Sunday 30th June, 1918.  We had a visit from Bill and Joe.  They attended our church parade and after the service inspected the ranks and then had a few words of good cheer for the boys and reminded them of the last shilling.  The reception was very mixed and at times a few groans and interjections were going forth, which I don’t think the two little love birds felt any too easy.  

The next day we left that Camp and went back to Marieux and pitched up in a wood, a real good spot.  During the early hours of the morning Fritz dropped a few cream puffs around our Camp and got a few horses and a couple of Tommies.  The next day we had a solid day digging in and in the evening went into the village and had some eggs and chips and went to a picture show, also a bit of a revue a couple of nights later in C Company with Harry Ashton who had just come back from a few days in hospital.

During our stay at this spot I spent an afternoon in Doullens, a fair sized town about 10 km from our Camp.  Got a few little articles and went home well loaded up with parcels etc.  I heard a Yankee Band while I was there, which was nothing flash.   

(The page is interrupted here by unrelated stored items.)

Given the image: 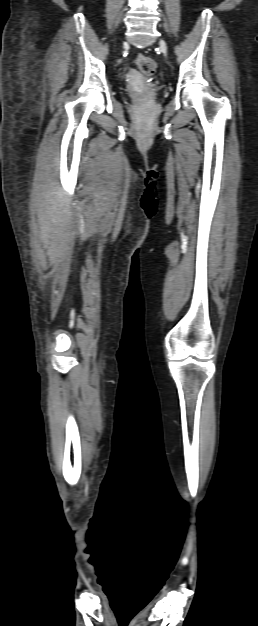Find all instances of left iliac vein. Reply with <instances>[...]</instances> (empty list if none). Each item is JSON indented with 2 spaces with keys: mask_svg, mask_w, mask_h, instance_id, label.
Returning a JSON list of instances; mask_svg holds the SVG:
<instances>
[{
  "mask_svg": "<svg viewBox=\"0 0 258 626\" xmlns=\"http://www.w3.org/2000/svg\"><path fill=\"white\" fill-rule=\"evenodd\" d=\"M160 49L165 56H167V45L163 39L160 40Z\"/></svg>",
  "mask_w": 258,
  "mask_h": 626,
  "instance_id": "left-iliac-vein-1",
  "label": "left iliac vein"
}]
</instances>
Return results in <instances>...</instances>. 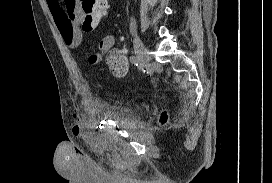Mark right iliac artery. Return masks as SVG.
<instances>
[{"mask_svg":"<svg viewBox=\"0 0 272 183\" xmlns=\"http://www.w3.org/2000/svg\"><path fill=\"white\" fill-rule=\"evenodd\" d=\"M130 62L133 64V65H138V58L136 56H130ZM137 71V70H136Z\"/></svg>","mask_w":272,"mask_h":183,"instance_id":"82829eb1","label":"right iliac artery"}]
</instances>
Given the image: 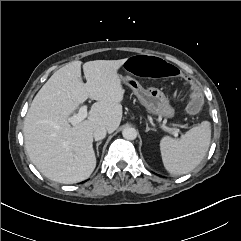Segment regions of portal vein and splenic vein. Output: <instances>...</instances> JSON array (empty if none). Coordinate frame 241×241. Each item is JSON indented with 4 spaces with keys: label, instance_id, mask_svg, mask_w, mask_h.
I'll use <instances>...</instances> for the list:
<instances>
[{
    "label": "portal vein and splenic vein",
    "instance_id": "portal-vein-and-splenic-vein-1",
    "mask_svg": "<svg viewBox=\"0 0 241 241\" xmlns=\"http://www.w3.org/2000/svg\"><path fill=\"white\" fill-rule=\"evenodd\" d=\"M87 108H88L87 105L81 106L80 109H79V112L77 114L68 118V122L71 123L73 126L82 122L88 116ZM162 127L165 130L172 131L170 128H168L166 126H162ZM173 134H174V136H178L177 131H173Z\"/></svg>",
    "mask_w": 241,
    "mask_h": 241
}]
</instances>
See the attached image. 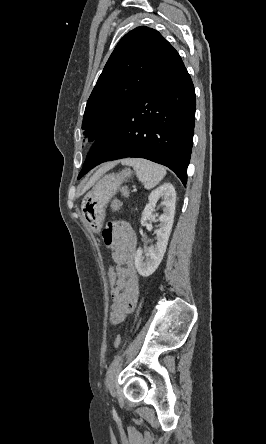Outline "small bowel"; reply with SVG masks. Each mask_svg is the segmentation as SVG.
Masks as SVG:
<instances>
[{"label":"small bowel","mask_w":266,"mask_h":444,"mask_svg":"<svg viewBox=\"0 0 266 444\" xmlns=\"http://www.w3.org/2000/svg\"><path fill=\"white\" fill-rule=\"evenodd\" d=\"M102 236L118 272L116 287L111 292L110 310V320L117 325L134 310L139 296V279L134 266L137 241L130 225L123 221L109 223Z\"/></svg>","instance_id":"c3829d8e"}]
</instances>
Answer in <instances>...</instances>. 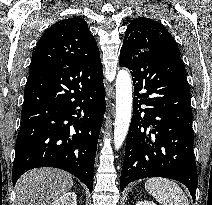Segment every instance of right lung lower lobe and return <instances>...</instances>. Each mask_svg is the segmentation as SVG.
Masks as SVG:
<instances>
[{
	"label": "right lung lower lobe",
	"mask_w": 212,
	"mask_h": 205,
	"mask_svg": "<svg viewBox=\"0 0 212 205\" xmlns=\"http://www.w3.org/2000/svg\"><path fill=\"white\" fill-rule=\"evenodd\" d=\"M104 98L102 64L29 74L16 141L13 185L30 169L56 167L73 174L91 192Z\"/></svg>",
	"instance_id": "obj_1"
}]
</instances>
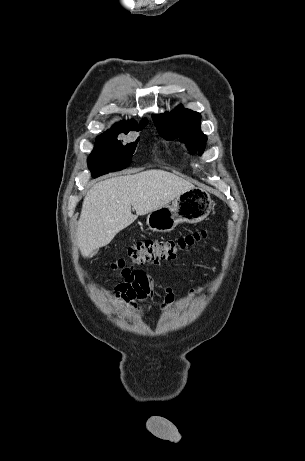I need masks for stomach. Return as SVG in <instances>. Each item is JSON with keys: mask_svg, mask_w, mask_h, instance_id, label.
<instances>
[{"mask_svg": "<svg viewBox=\"0 0 305 461\" xmlns=\"http://www.w3.org/2000/svg\"><path fill=\"white\" fill-rule=\"evenodd\" d=\"M211 208L209 193L194 187L177 196L172 205L150 212L146 223L152 231L170 232L179 223H198L204 220Z\"/></svg>", "mask_w": 305, "mask_h": 461, "instance_id": "0dacf381", "label": "stomach"}]
</instances>
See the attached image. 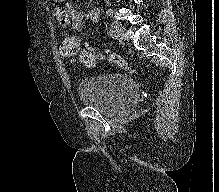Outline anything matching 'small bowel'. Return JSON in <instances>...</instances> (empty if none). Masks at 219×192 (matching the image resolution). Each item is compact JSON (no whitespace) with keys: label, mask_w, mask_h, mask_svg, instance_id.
I'll list each match as a JSON object with an SVG mask.
<instances>
[{"label":"small bowel","mask_w":219,"mask_h":192,"mask_svg":"<svg viewBox=\"0 0 219 192\" xmlns=\"http://www.w3.org/2000/svg\"><path fill=\"white\" fill-rule=\"evenodd\" d=\"M53 13L57 22L61 26H70L72 31H79L84 24L85 19L97 21L100 16V9L93 8L87 13L81 10H77L72 2L67 0H53ZM78 40V46L80 39L75 36ZM100 58V56H99Z\"/></svg>","instance_id":"obj_1"}]
</instances>
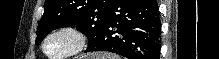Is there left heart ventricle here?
Here are the masks:
<instances>
[{
  "instance_id": "b2bd125f",
  "label": "left heart ventricle",
  "mask_w": 219,
  "mask_h": 59,
  "mask_svg": "<svg viewBox=\"0 0 219 59\" xmlns=\"http://www.w3.org/2000/svg\"><path fill=\"white\" fill-rule=\"evenodd\" d=\"M74 40L68 35H57L51 38L47 45L46 50L50 55L60 56L70 51L73 47Z\"/></svg>"
}]
</instances>
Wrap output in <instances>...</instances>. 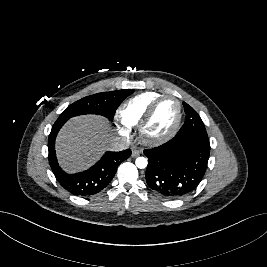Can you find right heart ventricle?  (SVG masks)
Wrapping results in <instances>:
<instances>
[{
    "mask_svg": "<svg viewBox=\"0 0 267 267\" xmlns=\"http://www.w3.org/2000/svg\"><path fill=\"white\" fill-rule=\"evenodd\" d=\"M162 94L147 91L128 99L120 108L121 122L128 128H136L148 106Z\"/></svg>",
    "mask_w": 267,
    "mask_h": 267,
    "instance_id": "1",
    "label": "right heart ventricle"
}]
</instances>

July 10th, 1918.  We went to Couin and were put into a billet and a very crook one at that.  The first night I slept under a wagon in a broken down shed but as the fowls used it for a shelter before I did, it was a bit too lively for me.  So I built a little shack for myself under an apple tree in the yard and was very comfortable.  Seeing there were so many fowls about to annoy us I thought I would make use of them. So I built a few nests about the place with some chalk nest eggs.  In the result was I had eggs for the next couple of mornings until the Madame found out my little game and it was aipoo nests.  While up there I got my NZ mail again, which seems to be getting gradually smaller, a bit hard to bear but suppose it can’t be helped.

On the17th July, we left this town and went back to Marieux to our old Camp.  During our spell here we had a fairly good time and plenty of good food, thanks to some of the French gardens close by.  I went down to Pas a couple of times and spent an afternoon with Sterl at his home down there.  Not like the one at Karamea.

August 2nd, 1918.  We went up to the Battalion at Rossignol Farm.  Met Harry Ashton again, also Jack Taylor and Don Smedley.  Was not feeling too good while up there so led the simple life.  Nothing very startling happened.